Across the Bowes neighbourhood, comparable detached homes have sold at a typical price around $1.22M in the recent window. The neighbourhood's broader market has firmed year-over-year, with an 11.8% appreciation reflecting strengthening demand for detached properties in the area. Homes are moving at or slightly above asking price, indicating a balanced to modestly seller-favoured environment; the sold-to-ask ratio stands just above 1.0, suggesting that buyers pay near list with minimal negotiation room. The neighbourhood-wide pace runs faster than Cookman's recent transaction, with comparable homes typically clearing in around 64 days. This broader context illustrates the competitive tier at which detached homes in Bowes are positioned and sets a reference point for evaluating the individual Cookman property against its neighbourhood peer set.

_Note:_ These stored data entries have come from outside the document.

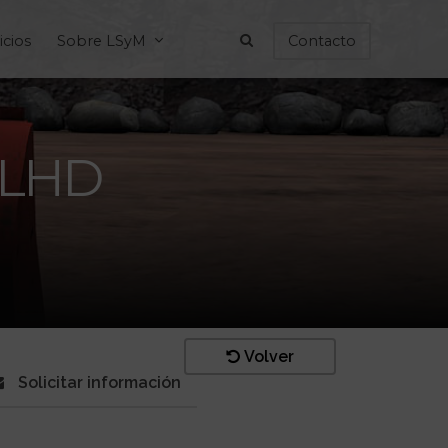
icios
Sobre LSyM
Contacto
 LHD
Volver
Solicitar información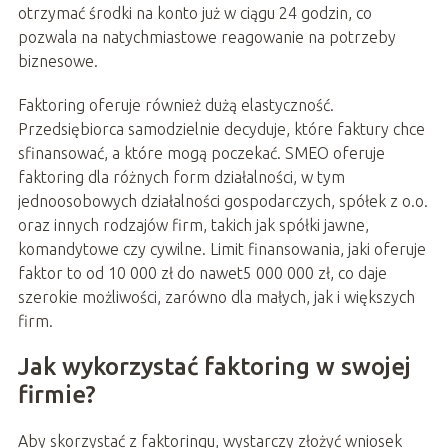
otrzymać środki na konto już w ciągu 24 godzin, co
pozwala na natychmiastowe reagowanie na potrzeby
biznesowe.
Faktoring oferuje również dużą elastyczność.
Przedsiębiorca samodzielnie decyduje, które faktury chce
sfinansować, a które mogą poczekać. SMEO oferuje
faktoring dla różnych form działalności, w tym
jednoosobowych działalności gospodarczych, spółek z o.o.
oraz innych rodzajów firm, takich jak spółki jawne,
komandytowe czy cywilne. Limit finansowania, jaki oferuje
faktor to od 10 000 zł do nawet5 000 000 zł, co daje
szerokie możliwości, zarówno dla małych, jak i większych
firm.
Jak wykorzystać faktoring w swojej
firmie?
Aby skorzystać z faktoringu, wystarczy złożyć wniosek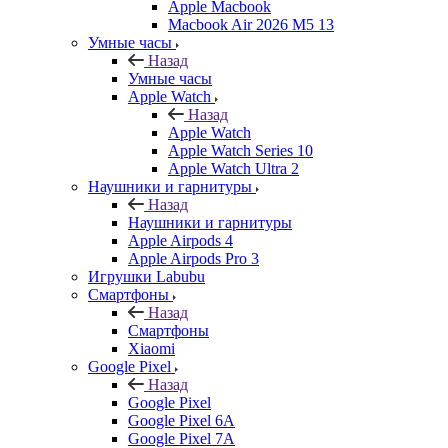
Apple Macbook
Macbook Air 2026 M5 13
Умные часы
Назад
Умные часы
Apple Watch
Назад
Apple Watch
Apple Watch Series 10
Apple Watch Ultra 2
Наушники и гарнитуры
Назад
Наушники и гарнитуры
Apple Airpods 4
Apple Airpods Pro 3
Игрушки Labubu
Смартфоны
Назад
Смартфоны
Xiaomi
Google Pixel
Назад
Google Pixel
Google Pixel 6A
Google Pixel 7А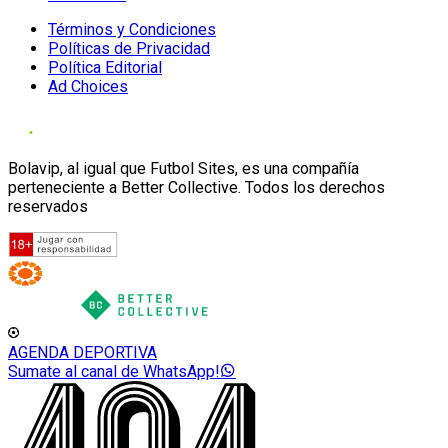
Términos y Condiciones
Políticas de Privacidad
Política Editorial
Ad Choices
Bolavip, al igual que Futbol Sites, es una compañía
perteneciente a Better Collective. Todos los derechos
reservados
AGENDA DEPORTIVA
Sumate al canal de WhatsApp!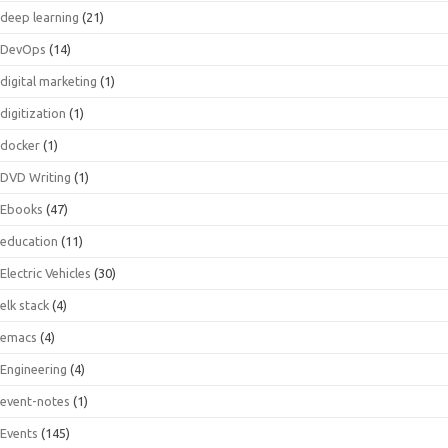
deep learning
(21)
DevOps
(14)
digital marketing
(1)
digitization
(1)
docker
(1)
DVD Writing
(1)
Ebooks
(47)
education
(11)
Electric Vehicles
(30)
elk stack
(4)
emacs
(4)
Engineering
(4)
event-notes
(1)
Events
(145)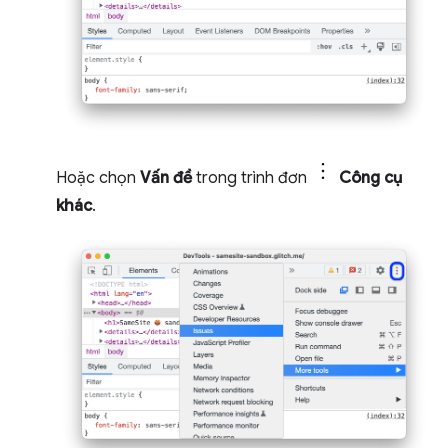
Hoặc chọn
Vấn đề
trong trình đơn
Công cụ
khác
.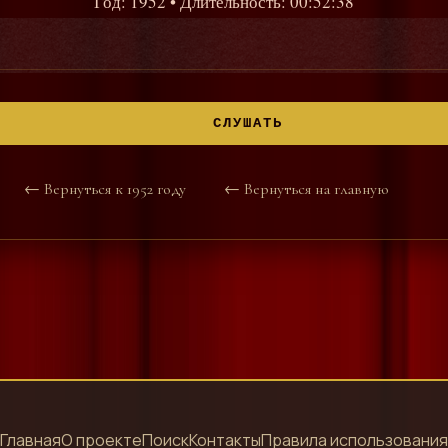
Год: 1952
• Длительность: 00:52:38
СЛУШАТЬ
← Вернуться к 1952 году
← Вернуться на главную
Главная
О проекте
Поиск
Контакты
Правила использования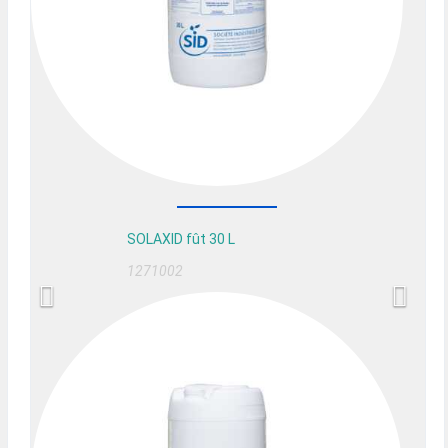
SOLAXID fût 30 L
1271002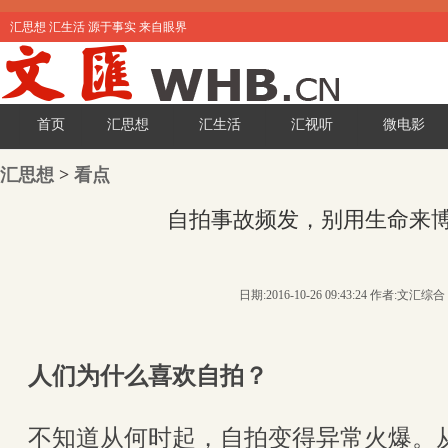
汇思想 汇生活 源于事实 来自眼界
首页
汇思想
汇生活
汇视听
微电影
汇思想
>
看点
自拍事故频发，别用生命来博
日期:2016-10-26 09:43:24 作者:文汇综合
人们为什么喜欢自拍？
不知道从何时起，自拍变得异常火爆。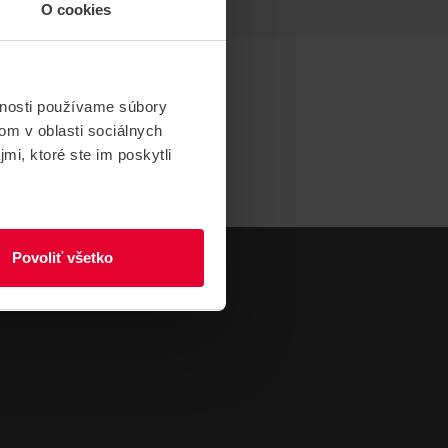
O cookies
vnosti používame súbory
om v oblasti sociálnych
mi, ktoré ste im poskytli
Povoliť všetko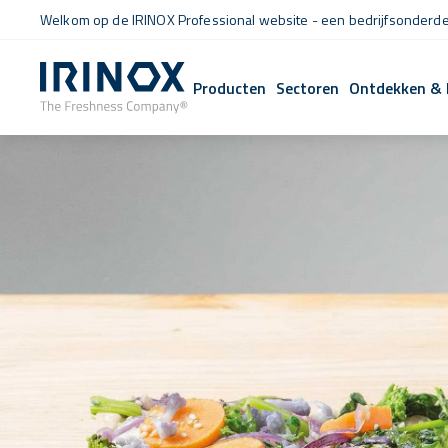
Welkom op de IRINOX Professional website - een bedrijfsonderdee
Producten
Sectoren
Ontdekken & 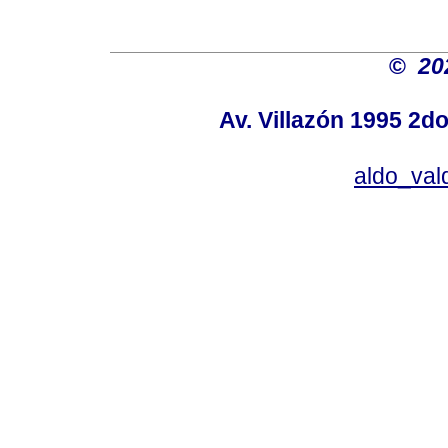
©
20
Av. Villazón 1995 2do
aldo_va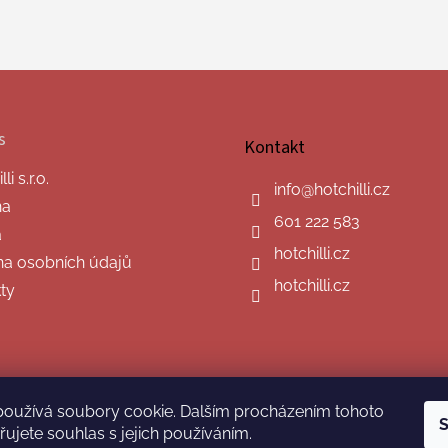
s
Kontakt
i s.r.o.
info
@
hotchilli.cz
na
601 222 583
a
hotchilli.cz
a osobních údajů
hotchilli.cz
ty
používá soubory cookie. Dalším procházením tohoto
S
ujete souhlas s jejich používáním.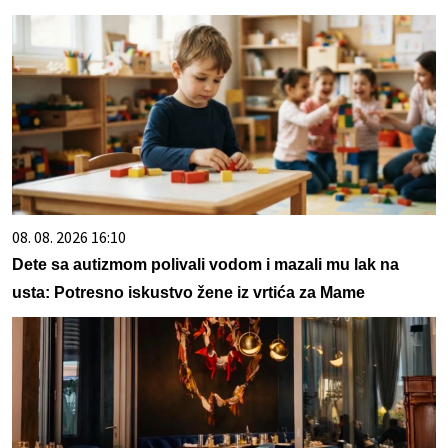
08. 08. 2026 16:10
Dete sa autizmom polivali vodom i mazali mu lak na
usta: Potresno iskustvo žene iz vrtića za Mame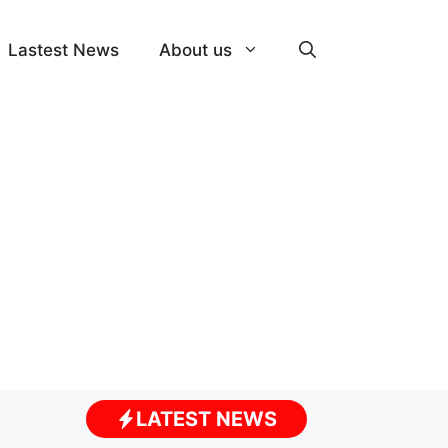
Lastest News
About us
LATEST NEWS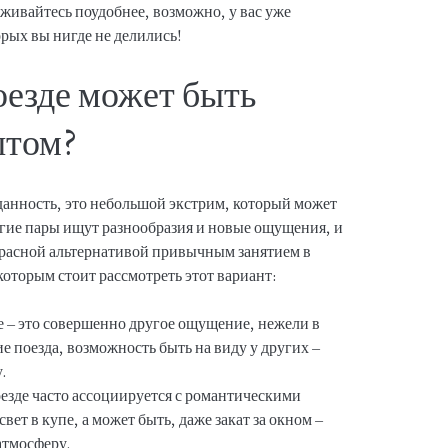
живайтесь поудобнее, возможно, у вас уже
рых вы нигде не делились!
оезде может быть
ытом?
иданность, это небольшой экстрим, который может
гие пары ищут разнообразия и новые ощущения, и
красной альтернативой привычным занятием в
которым стоит рассмотреть этот вариант:
е – это совершенно другое ощущение, нежели в
 поезда, возможность быть на виду у других –
.
езде часто ассоциируется с романтическими
вет в купе, а может быть, даже закат за окном –
атмосферу.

Cookman Drive sits in Bowes, a pocket of Milton that trades immediate GO station proximity for quick highway access. The 401 on-ramp at James Snow Parkway is a four-minute drive, making the daily run to Mississauga a straightforward 22 minutes. Toronto via GO requires a 16-minute drive to Milton GO station first, then the train; the full trip runs around 64 minutes. For those working in Burlington or Oakville, the drive stays under 25 minutes. The street itself is quiet enough that the road network handles the load without the through-traffic noise that defines busier corridors.
Public elementary catchment draws to Anne J. MacArthur Public School, a six-minute drive, with Tiger Jeet Singh and Robert Baldwin also within reach depending on boundaries. Catholic elementary students attend Our Lady of Fatima or Guardian Angels, both roughly six minutes away. Secondary students in the public board route to Milton District High School, a five-minute drive; Catholic secondary draws to Bishop P.F. Reding, also five minutes. The cluster of schools within a short radius makes Cookman a street where school drop-offs rarely stretch beyond a single loop.
Cookman Drive tends to suit buyers who want a detached home in a quiet Bowes pocket without paying a premium for walk-to-GO convenience. The street's single recent sale suggests a steady, low-turnover stock that appeals to families who value proximity to parks and schools over transit access. The tradeoff is clear: you drive to the GO station, but you gain a quieter street and faster highway access than streets closer to the tracks. Buyers here typically accept a longer commute to Union in exchange for more space and a calmer setting. The rental market is thin, pointing to a street where owners stay put rather than lease.
If walk-to-GO convenience is a priority, Martin Street trades around $310,000 and sits closer to Milton GO station, though the housing stock differs significantly with mixed property types. For those seeking condo living at a similar price point, Millside Drive offers units trading around $490,000, a different ownership model entirely. Both alternatives sit within Bowes, so the neighbourhood feel and school catchment remain familiar. The choice comes down to whether you prioritize transit proximity or the detached-home format that defines Cookman.
Detached inventory on Cookman Drive has seen 1 closed sales recently. Details below.
No closed sales on record for Cookman Drive in the recent period.
| Date | Address | Beds | Sold | vs Ask | DOM | Listing brokerage |
|---|---|---|---|---|---|---|
| Loading sold records⦠| ||||||
A thoughtful conversation grounded in every sale we have tracked on Cookman Drive.